Notre ainé d'expédition a commencé sa carrière, il y a bien longtemps, par un bac C (scientifique) avant d'intégrer l'école de la météo, sur concours, à Toulouse. Il réalise alors un an de formation suivie d'un an de stage pratique. A l'issue, il est titularisé en tant que technicien de maintenance météo. Tout juste diplômé, il est alors appelé à réaliser son service militaire et c'est finalement à Kerguelen qu'il va l'effectuer, un peu par hasard. A l'issue de cette première expérience dans les TAAF, il est affecté à Paris durant 3 ans. Puis c'est l'appel des sirènes, il retourne à Kerguelen, cette fois en civil, comme technicien Météo-france. Là bas, il sympathisera avec un skipper, de passage avec son voilier sur les lointaines iles de Kerguelen. Il montrera à ce marin les coins de Kerguelen qu'il connait par coeur. A son retour, une fois de plus, il retrouve la grisaille parisienne, au Bourget, durant 4 ans. 


Quelques années plus tard, alors qu'il vit son quotidien parisien, le fameux skipper le recontacte, il a pour projet de retourner à Kerguelen pour plusieurs mois. Il se renseigne auprès de notre jeune technicien météo, qui connait l'île comme sa poche. Mais au fil des discussions, "Pierral", comme tout le monde le surnomme sur base, va être de plus en plus attiré par cette aventure. Il finit par lui proposer de l'accompagner, sachant qu'il devait partir en solitaire. Pierral n'a alors jamais fait de voilier de sa vie et il n'en a d'ailleurs plus jamais fait. Mais, peu importe, il saute le pas et sa lance dans l'aventure. 
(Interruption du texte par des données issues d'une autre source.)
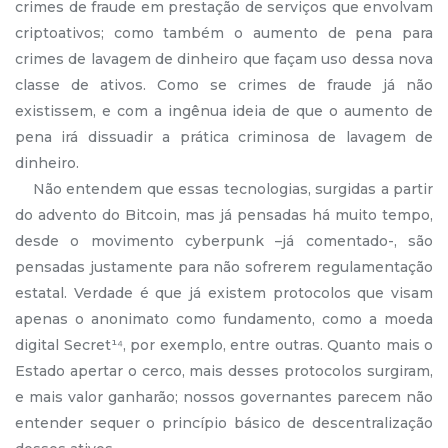
crimes de fraude em prestação de serviços que envolvam
criptoativos; como também o aumento de pena para
crimes de lavagem de dinheiro que façam uso dessa nova
classe de ativos. Como se crimes de fraude já não
existissem, e com a ingênua ideia de que o aumento de
pena irá dissuadir a prática criminosa de lavagem de
dinheiro.
Não entendem que essas tecnologias, surgidas a partir
do advento do Bitcoin, mas já pensadas há muito tempo,
desde o movimento cyberpunk –já comentado-, são
pensadas justamente para não sofrerem regulamentação
estatal. Verdade é que já existem protocolos que visam
apenas o anonimato como fundamento, como a moeda
digital Secret¹⁴, por exemplo, entre outras. Quanto mais o
Estado apertar o cerco, mais desses protocolos surgiram,
e mais valor ganharão; nossos governantes parecem não
entender sequer o princípio básico de descentralização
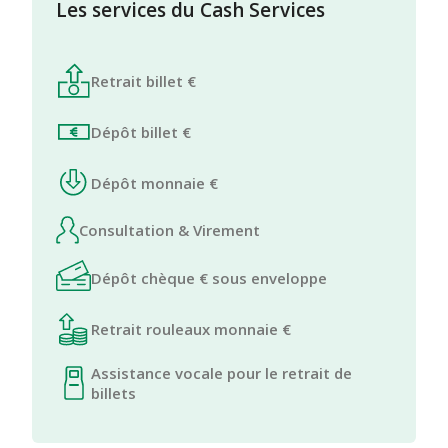
Les services du Cash Services
Retrait billet €
Dépôt billet €
Dépôt monnaie €
Consultation & Virement
Dépôt chèque € sous enveloppe
Retrait rouleaux monnaie €
Assistance vocale pour le retrait de
billets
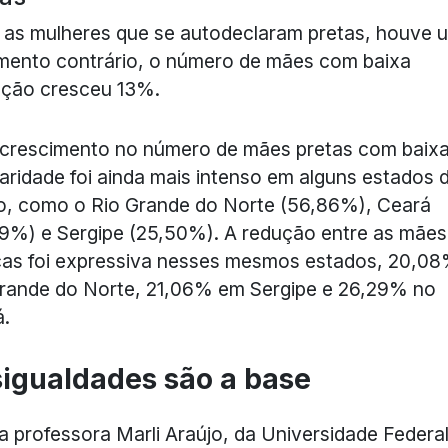
 as mulheres que se autodeclaram pretas, houve 
ento contrário, o número de mães com baixa
ução cresceu 13%.
crescimento no número de mães pretas com baix
aridade foi ainda mais intenso em alguns estados 
o, como o Rio Grande do Norte (56,86%), Ceará
9%) e Sergipe (25,50%). A redução entre as mães
as foi expressiva nesses mesmos estados, 20,0
rande do Norte, 21,06% em Sergipe e 26,29% no
á.
igualdades são a base
a professora Marli Araújo, da Universidade Federa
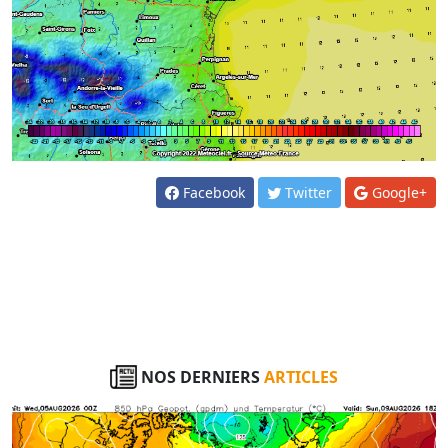
Facebook
Twitter
Google+
NOS DERNIERS
ARTICLES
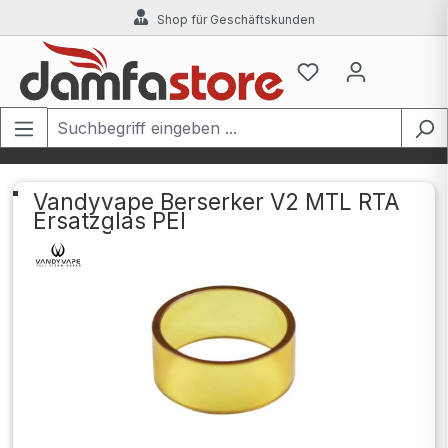
Shop für Geschäftskunden
Zum Hauptinhalt springen
Vandyvape Berserker V2 MTL RTA
Ersatzglas PEI
Bildergalerie überspringen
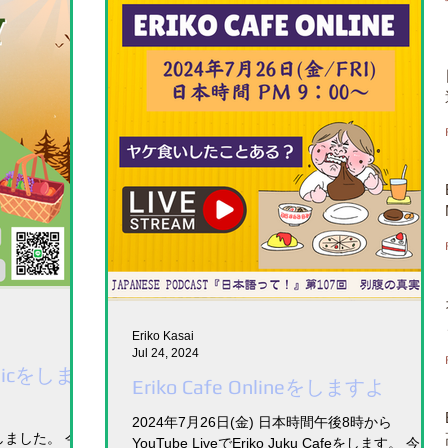
Eriko Kasai
Jul 24, 2024
cnicをしま
Eriko Cafe Onlineをしますよ
2024年7月26日(金) 日本時間午後8時から
ました。 今年
YouTube LiveでEriko Juku Cafeをします。 今回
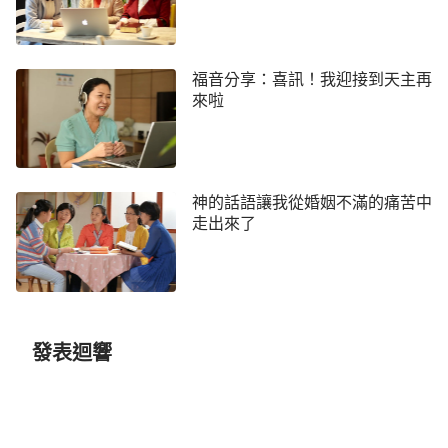
作，我們只有接受神末世的審判，敗壞性情和撒但本
性才能一點點脫去，性情才能得變化；神的話語在人
裡面作生命了，我們才能蒙拯救，活出真正人的樣
福音分享：喜訊！我迎接到天主再
式。如今主耶穌已經二次再來，發表話語作了一步審
來啦
判人、潔淨人的工作，你願意考察嗎？」我當時聽了
姊妹的交通，自然又想到自己這麼多年活在罪中被撒
但捆綁、玩弄的光景，也想到牧師種種不合乎
真理
的
神的話語讓我從婚姻不滿的痛苦中
行為，感到楊姊妹說的都是實情，也感到自己確實需
走出來了
要神來變化、潔淨，不光自己需要，我們信主的人，
甚至不信主的人都需要。我高興地答應了考察全能神
的末世作工。通過楊姊妹和其他幾個弟兄姊妹多次的
交通、見證，我認識了全能神就是主耶穌的再來，並
願意接受全能神的末世作工。
發表迴響
後來我與介紹我去教會的張弟兄聯絡，跟他說我
已經離開李牧師所牧養的教會了。他問我要不要再去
Nous sommes en 1994, c'est le grand départ, il rejoint son co-équipier, Christophe Houdaille, et ils hissent la voile, ils navigueront 3 mois, sans aucune escale, jusqu'à Kerguelen. Son co-équipier au caractère bien trempé, n'est pas un bavard. Est-ce là que Pierral a attrapé le virus et est devenu le taciturne mystérieux que nous connaissons aujourd'hui ?


Ce début de "croisière" se passe bien à bord, les deux hommes ne discutent guère, mais c'est après tout leur façon de fonctionner... Puis, passé l'Afrique du Sud, la croisière ne s'amuse plus, les 40èmes sont là, accompagnés de leurs vagues de 10m de haut. "A ce moment là, je me demande, ce que je fout là dedans...". Enfin, Kerguelen approche à l'horizon, il y resteront durant 3 mois, mouillant autour de l'île. Finalement, Pierral quittera son co-équipier en embarquant avec le Marion Dufresne (Navire de ravitaillement des TAAF), appelé par ses devoirs professionnels en Métropole après avoir reçu un télégramme de son père, adressé à Port au français puis retransmis par radio au voilier. De toute façon, son devoir familial l'appelait également, son 1er fils, Tristan, devait naître 2 mois plus tard. Le jeune Tristan, héritera en 3ème prénom, de celui de "Kerguelen"... 


Après cette épopée marine, il rejoint le centre national de recherche météorologique de Toulouse, changeant de métier, il fera de la recherche sur les modèles numériques. Il restera 10 ans dans cette fonction. Enfin, dernier grand changement pour lui, il deviendra régisseur du centre international de conférence de Météo France, durant 20 ans. 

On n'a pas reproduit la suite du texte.